## TASK ITEM
Count the lines below that contain the word "ORIGINAL", and reply with that number alone.
BEGIN LISTED ENTRIES
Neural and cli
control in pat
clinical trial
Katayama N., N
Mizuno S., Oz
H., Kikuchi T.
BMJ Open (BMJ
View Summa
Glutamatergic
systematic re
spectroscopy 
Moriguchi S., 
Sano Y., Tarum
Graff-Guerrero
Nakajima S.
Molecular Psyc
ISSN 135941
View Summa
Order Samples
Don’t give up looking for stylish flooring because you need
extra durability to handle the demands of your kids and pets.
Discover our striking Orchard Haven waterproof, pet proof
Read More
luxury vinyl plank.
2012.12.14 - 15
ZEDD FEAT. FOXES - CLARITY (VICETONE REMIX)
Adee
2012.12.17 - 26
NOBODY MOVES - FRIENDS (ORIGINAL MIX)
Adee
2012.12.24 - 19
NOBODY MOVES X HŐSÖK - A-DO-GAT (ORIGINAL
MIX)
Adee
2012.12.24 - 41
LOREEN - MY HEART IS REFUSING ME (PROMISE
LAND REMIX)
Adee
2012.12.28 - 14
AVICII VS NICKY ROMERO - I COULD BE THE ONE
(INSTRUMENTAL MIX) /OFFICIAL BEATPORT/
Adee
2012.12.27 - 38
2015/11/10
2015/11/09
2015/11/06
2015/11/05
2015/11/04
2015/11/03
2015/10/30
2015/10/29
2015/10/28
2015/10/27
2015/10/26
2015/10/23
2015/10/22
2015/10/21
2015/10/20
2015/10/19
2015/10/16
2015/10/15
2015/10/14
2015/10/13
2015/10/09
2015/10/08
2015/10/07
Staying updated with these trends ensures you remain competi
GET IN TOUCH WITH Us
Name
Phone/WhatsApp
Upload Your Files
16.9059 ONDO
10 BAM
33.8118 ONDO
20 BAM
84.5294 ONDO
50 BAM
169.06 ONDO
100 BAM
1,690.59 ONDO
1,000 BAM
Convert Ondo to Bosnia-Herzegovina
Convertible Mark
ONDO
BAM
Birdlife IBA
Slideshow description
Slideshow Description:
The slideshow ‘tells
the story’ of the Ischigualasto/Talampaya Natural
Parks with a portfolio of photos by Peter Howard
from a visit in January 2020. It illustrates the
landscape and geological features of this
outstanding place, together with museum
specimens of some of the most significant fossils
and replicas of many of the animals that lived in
END LISTED ENTRIES
## ANSWER FOR THE TASK
2